REQUIRED ACTION:
Reproduce, exactly and in full, only the lines below from the one containing "https://youtu.be/PxGc0-xBBe4 (535, 1604)" through the one containing "https://spoti.fi/402Ul1M (243, 796)".
################
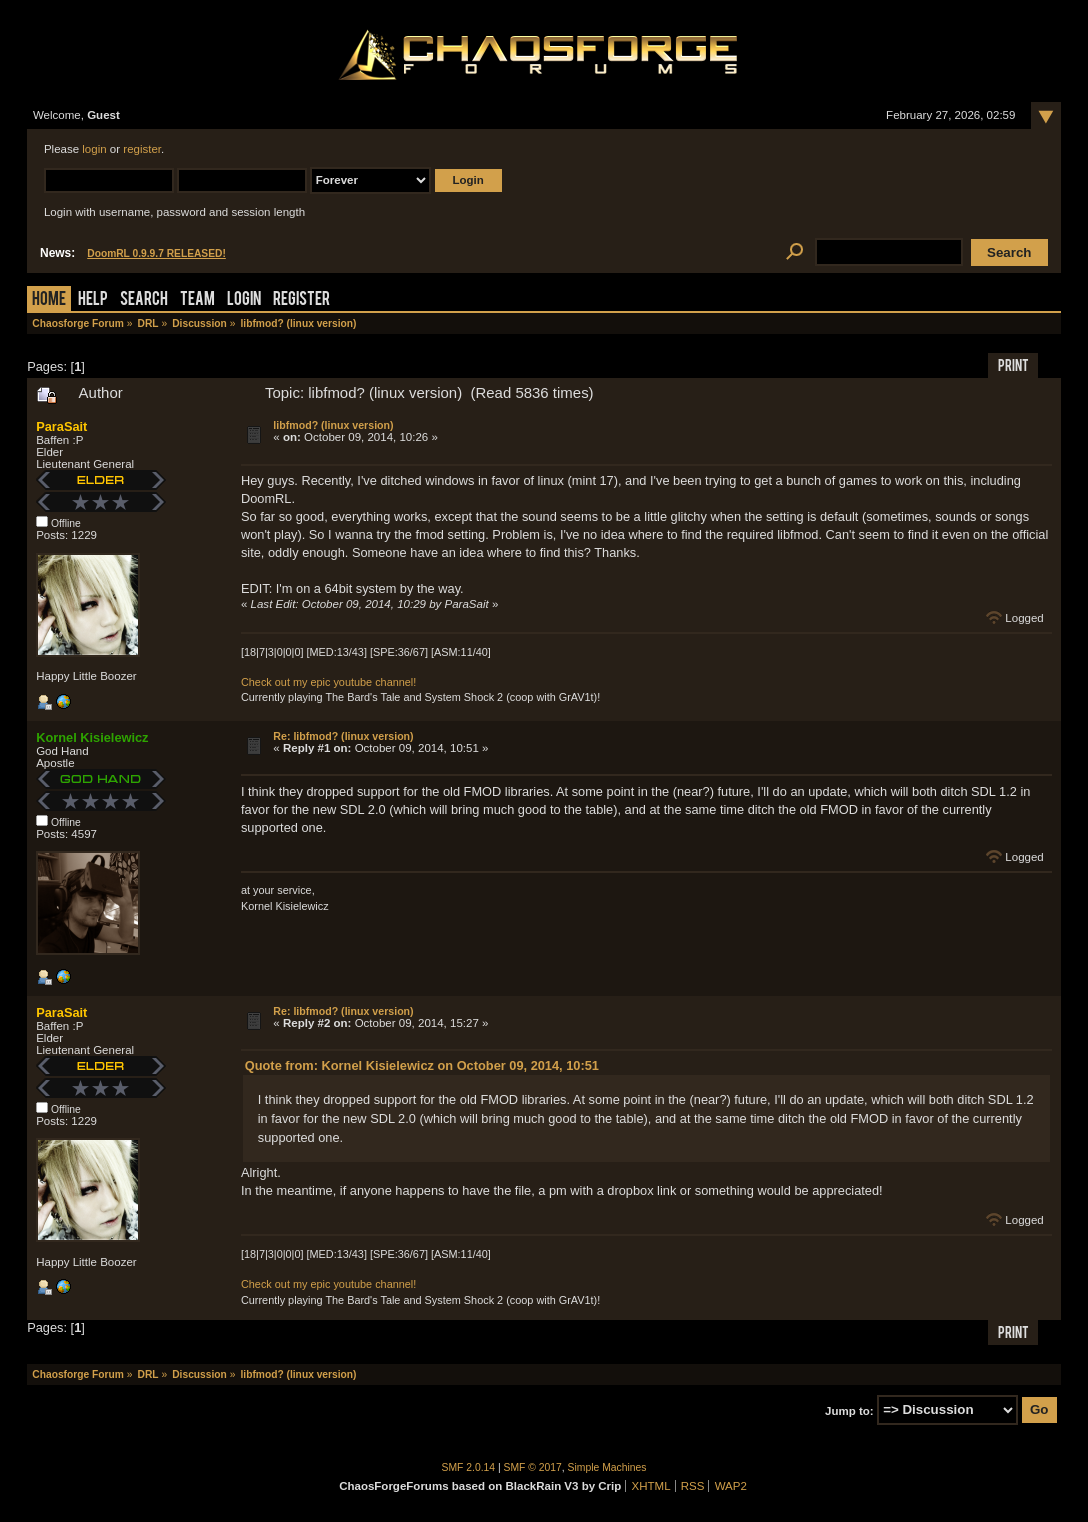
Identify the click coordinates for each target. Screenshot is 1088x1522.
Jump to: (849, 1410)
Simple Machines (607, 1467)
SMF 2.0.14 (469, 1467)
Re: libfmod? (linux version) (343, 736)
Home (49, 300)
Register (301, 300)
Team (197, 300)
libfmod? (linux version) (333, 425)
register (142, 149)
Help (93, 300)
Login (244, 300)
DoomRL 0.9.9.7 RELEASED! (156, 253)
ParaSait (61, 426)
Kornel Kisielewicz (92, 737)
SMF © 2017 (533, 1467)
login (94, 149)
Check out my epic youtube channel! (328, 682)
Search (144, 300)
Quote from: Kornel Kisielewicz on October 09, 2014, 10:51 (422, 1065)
################
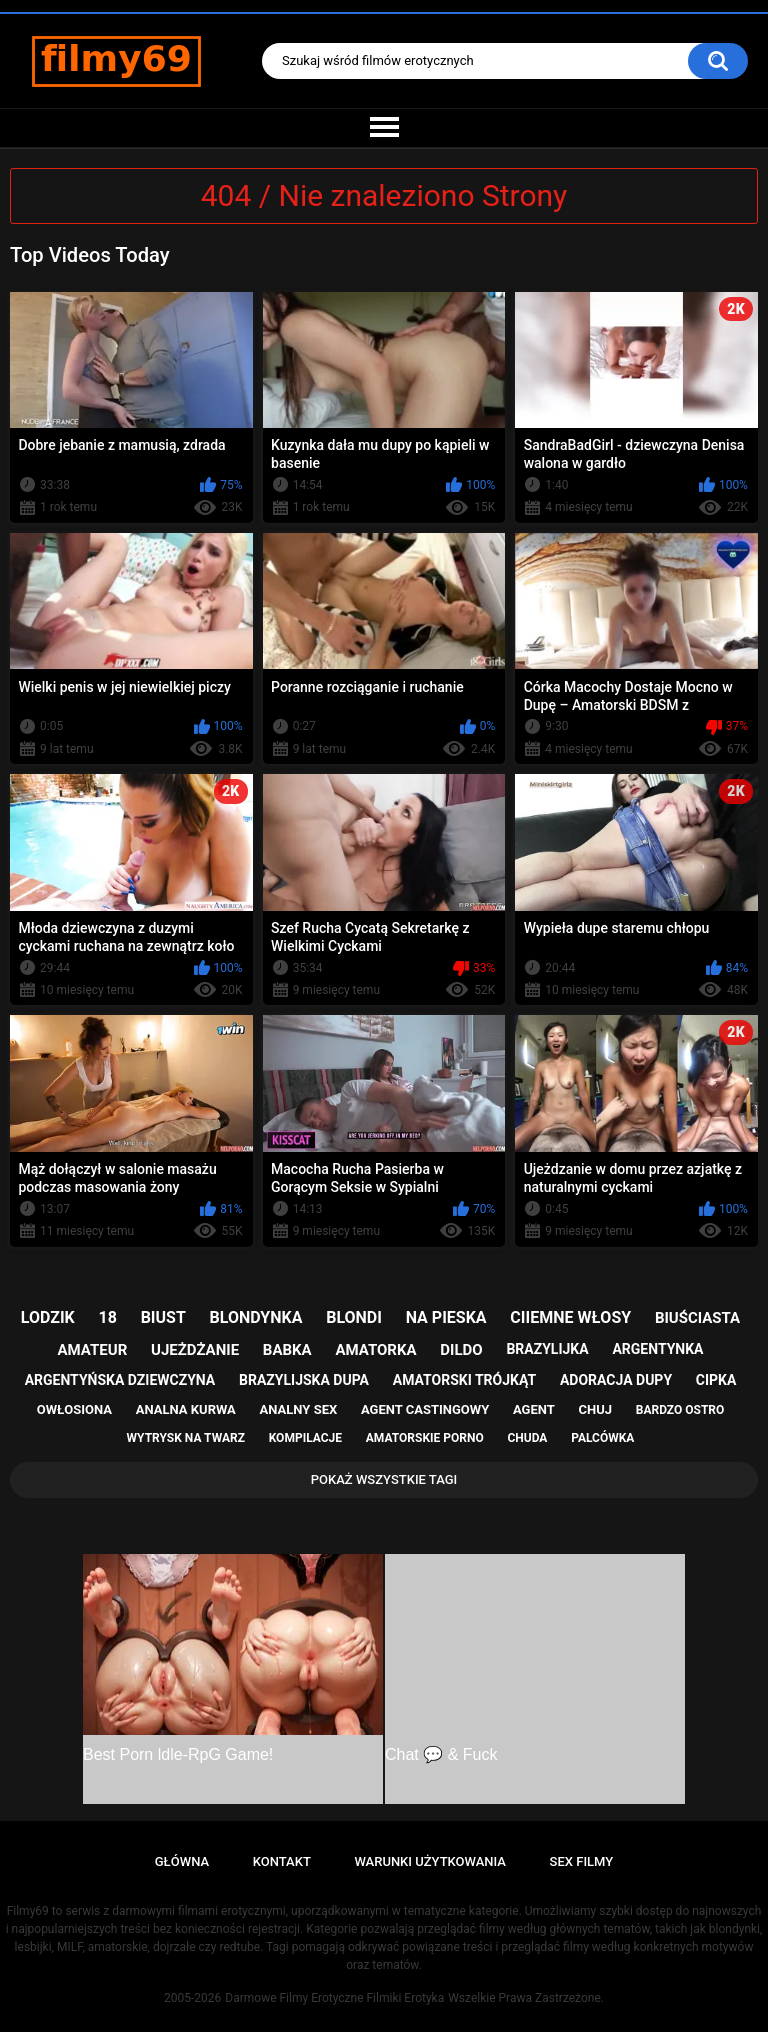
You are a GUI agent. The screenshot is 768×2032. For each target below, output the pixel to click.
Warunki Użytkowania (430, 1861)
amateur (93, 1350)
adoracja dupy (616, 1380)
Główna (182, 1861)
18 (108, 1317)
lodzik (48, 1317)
################
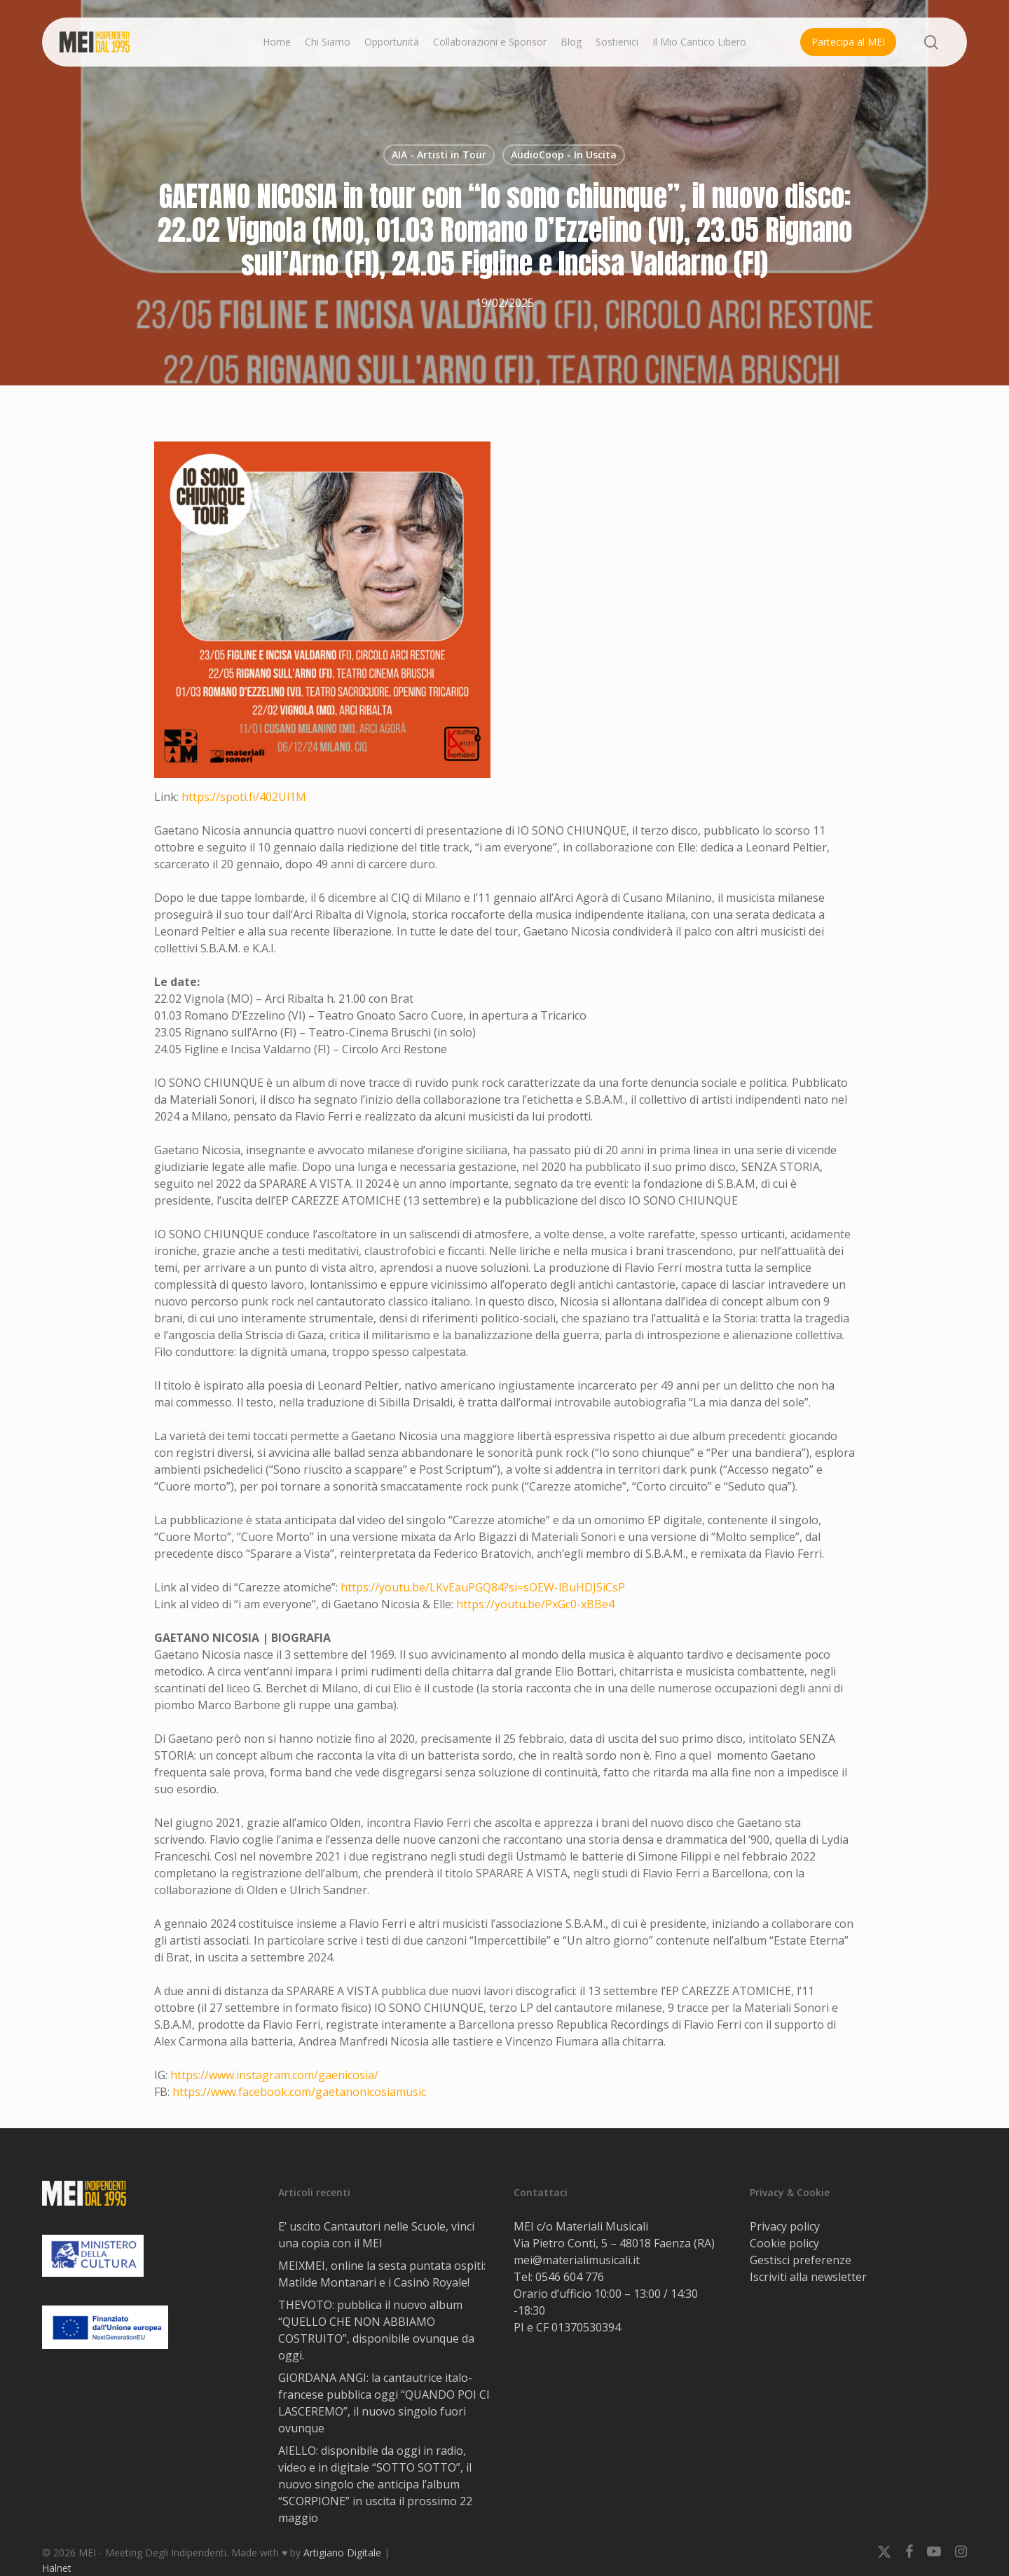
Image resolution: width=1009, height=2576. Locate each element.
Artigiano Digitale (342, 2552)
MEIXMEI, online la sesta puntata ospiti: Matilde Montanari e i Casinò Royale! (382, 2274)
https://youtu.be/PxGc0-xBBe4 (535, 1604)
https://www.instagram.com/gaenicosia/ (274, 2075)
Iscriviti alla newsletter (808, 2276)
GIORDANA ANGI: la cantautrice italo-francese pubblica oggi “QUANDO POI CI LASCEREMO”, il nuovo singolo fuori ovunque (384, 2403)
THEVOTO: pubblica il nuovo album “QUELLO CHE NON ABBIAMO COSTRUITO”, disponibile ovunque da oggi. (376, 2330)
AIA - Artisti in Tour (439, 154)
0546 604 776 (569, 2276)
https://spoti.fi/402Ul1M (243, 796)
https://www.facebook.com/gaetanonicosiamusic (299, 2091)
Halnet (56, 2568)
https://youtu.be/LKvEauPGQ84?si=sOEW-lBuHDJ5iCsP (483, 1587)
################
RESPONSE TO THIS EXERCISE:
https://youtu.be/PxGc0-xBBe4 (535, 1604)
https://www.instagram.com/gaenicosia/ (274, 2075)
Iscriviti alla newsletter (808, 2276)
GIORDANA ANGI: la cantautrice italo-francese pubblica oggi “QUANDO POI CI LASCEREMO”, il nuovo singolo fuori ovunque (384, 2403)
THEVOTO: pubblica il nuovo album “QUELLO CHE NON ABBIAMO COSTRUITO”, disponibile ovunque da oggi. (376, 2330)
AIA - Artisti in Tour (439, 154)
0546 604 776 (569, 2276)
https://spoti.fi/402Ul1M (243, 796)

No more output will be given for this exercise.